Abstract
Depictions of servile and hypersexual transwomen have come to reinforce Thailand's reputation as an exotic and erotic playground. Despite their almost ubiquitious presence in tourist spaces, the theorization of transgender subjectivities from a localized Asian perspective tends to be glossed over in the literature on leisure and recreation, perhaps due to their complex position within a Western-centric, binary model of gender and sexuality. This paper attempts to fill this lacuna by mobilizing the concept of Orientalism and relatedly, the Orientalist tourist gaze. In so doing, it argues that colonial mythologies of the Orient are writ large in the commodification of transgendered bodies and the evocation of hyper-realities. In this manner, even as kathoeys (Thai vernacular for male to female transpeople) are capable of manipulating tourists in artful ways, I contend that postcolonial power asymmetries are systematically perpetuated through the ‘libidinization’ of Thailand.
Acknowledgements
I am grateful to the editor of this journal, Professor Neil Carr, for his guidance and patience. This paper also benefited from the insights of two anonymous referees. Special thanks go to Justin Ng for proof-reading the manuscript.
Notes on contributor
Qian Hui graduated from the National University of Singapore with a Masters in Social Science. Her interests are broadly related to queer and feminist geographies of the body.
Notes
1. I acknowledge that not all individuals who seek sexual services from kathoeys are necessarily tourists, or are tourists from Western countries (these individuals may be expatriates may even be domestic tourists from other parts of Thailand). Additionally, whereas not all kathoey-related tourism necessarily translates into transgender sex tourism, the complex links between the sex and tourism industry render it difficult is difficult to make clear cut distinctions between the two.

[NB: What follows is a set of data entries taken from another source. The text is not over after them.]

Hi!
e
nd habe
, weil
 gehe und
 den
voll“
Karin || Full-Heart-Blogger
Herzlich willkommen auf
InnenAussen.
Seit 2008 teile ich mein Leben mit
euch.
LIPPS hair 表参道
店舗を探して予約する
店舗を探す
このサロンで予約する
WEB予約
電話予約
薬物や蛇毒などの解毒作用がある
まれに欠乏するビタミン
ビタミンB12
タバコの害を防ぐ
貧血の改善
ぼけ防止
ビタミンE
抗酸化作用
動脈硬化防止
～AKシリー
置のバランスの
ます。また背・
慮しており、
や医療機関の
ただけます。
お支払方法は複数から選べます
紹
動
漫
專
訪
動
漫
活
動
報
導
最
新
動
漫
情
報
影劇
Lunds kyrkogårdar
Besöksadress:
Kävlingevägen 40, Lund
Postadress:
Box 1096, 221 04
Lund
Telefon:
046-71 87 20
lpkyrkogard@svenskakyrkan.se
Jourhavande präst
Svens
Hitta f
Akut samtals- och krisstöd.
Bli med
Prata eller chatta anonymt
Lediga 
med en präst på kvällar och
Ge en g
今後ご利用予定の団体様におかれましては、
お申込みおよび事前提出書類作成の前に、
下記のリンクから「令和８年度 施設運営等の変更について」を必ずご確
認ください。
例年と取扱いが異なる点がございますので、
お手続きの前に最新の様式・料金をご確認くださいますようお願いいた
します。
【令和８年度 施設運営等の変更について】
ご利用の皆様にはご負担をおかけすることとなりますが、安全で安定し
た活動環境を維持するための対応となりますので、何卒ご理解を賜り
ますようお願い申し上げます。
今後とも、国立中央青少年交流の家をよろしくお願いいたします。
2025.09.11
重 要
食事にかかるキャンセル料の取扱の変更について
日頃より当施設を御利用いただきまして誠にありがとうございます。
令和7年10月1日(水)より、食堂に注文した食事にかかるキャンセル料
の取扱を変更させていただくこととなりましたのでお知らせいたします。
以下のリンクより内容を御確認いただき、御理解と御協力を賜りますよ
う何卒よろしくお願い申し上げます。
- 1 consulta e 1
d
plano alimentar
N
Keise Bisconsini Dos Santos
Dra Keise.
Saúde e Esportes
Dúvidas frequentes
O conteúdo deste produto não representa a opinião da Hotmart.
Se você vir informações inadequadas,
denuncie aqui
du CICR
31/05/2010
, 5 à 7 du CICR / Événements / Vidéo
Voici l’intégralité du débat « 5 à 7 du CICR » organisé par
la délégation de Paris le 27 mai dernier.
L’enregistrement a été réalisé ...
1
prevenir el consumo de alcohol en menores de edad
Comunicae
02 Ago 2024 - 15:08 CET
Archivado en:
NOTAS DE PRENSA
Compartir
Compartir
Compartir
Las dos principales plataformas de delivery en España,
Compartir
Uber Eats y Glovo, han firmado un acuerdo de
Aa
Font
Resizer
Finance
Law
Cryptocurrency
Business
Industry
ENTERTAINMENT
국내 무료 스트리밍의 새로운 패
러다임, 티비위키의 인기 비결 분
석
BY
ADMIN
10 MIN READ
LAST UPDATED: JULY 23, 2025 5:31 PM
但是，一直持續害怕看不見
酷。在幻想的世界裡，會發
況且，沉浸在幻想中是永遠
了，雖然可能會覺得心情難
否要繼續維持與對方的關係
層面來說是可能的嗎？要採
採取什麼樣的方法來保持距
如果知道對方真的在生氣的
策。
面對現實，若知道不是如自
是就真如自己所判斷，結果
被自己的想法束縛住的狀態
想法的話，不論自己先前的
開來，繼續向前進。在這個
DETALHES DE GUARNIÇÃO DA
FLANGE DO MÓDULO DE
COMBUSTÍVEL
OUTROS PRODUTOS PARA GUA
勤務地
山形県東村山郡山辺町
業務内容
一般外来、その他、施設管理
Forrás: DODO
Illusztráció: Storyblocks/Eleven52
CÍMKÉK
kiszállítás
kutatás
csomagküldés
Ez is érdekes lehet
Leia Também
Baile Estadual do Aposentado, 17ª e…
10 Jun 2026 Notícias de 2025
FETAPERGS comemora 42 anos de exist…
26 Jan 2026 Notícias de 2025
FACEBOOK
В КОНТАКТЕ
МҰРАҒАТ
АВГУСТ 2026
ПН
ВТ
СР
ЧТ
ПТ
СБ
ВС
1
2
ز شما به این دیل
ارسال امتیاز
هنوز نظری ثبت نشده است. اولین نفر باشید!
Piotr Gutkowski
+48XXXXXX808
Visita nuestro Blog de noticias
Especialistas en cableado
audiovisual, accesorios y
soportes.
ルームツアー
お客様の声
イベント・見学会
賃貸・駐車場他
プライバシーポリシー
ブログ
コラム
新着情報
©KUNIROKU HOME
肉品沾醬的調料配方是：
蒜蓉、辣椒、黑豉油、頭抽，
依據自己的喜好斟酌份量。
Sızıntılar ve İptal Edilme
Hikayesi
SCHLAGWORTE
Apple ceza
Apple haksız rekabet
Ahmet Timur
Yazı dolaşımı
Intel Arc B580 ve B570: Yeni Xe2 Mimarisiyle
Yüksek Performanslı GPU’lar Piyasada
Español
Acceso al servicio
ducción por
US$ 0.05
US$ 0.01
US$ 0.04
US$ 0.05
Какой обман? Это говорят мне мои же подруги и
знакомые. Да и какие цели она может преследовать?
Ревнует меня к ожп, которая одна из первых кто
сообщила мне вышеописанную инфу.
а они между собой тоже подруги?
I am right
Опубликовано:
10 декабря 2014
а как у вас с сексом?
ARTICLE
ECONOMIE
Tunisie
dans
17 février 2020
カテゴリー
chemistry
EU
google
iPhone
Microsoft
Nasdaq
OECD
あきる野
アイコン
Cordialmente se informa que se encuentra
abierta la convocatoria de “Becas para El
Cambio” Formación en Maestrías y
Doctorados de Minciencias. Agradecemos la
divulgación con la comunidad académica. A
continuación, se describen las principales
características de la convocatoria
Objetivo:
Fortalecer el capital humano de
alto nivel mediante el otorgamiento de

2. I have decided to use “she” and “her” to refer to kathoeys, in order to emphasize the kathoeys' performed gender identity, which is predominantly feminine. Peter Jackson (1999) has also noted the widespread, the widespread use of feminine personal pronouns among kathoeys themselves. I avoided using s/he or (s)he because that would wrongly allude to the gender/sex subversive potential of the kathoeys. Typically, kathoeys working in the tourism sector inadvertently affirm Eurocentric and heteronormative gender/sex ideologies and this augments the intensity of the of the Orientalist tourist gaze.
3. Feminists have insisted that an Orientalist gaze is almost always a masculinist and heteronormative one (see Rose Citation1993). Although these ‘different types of gazes’ are a product of different epistemologies, in reality, colonialism and heterosexism often work in tandem to reproduce power differentials between hosts and tourists.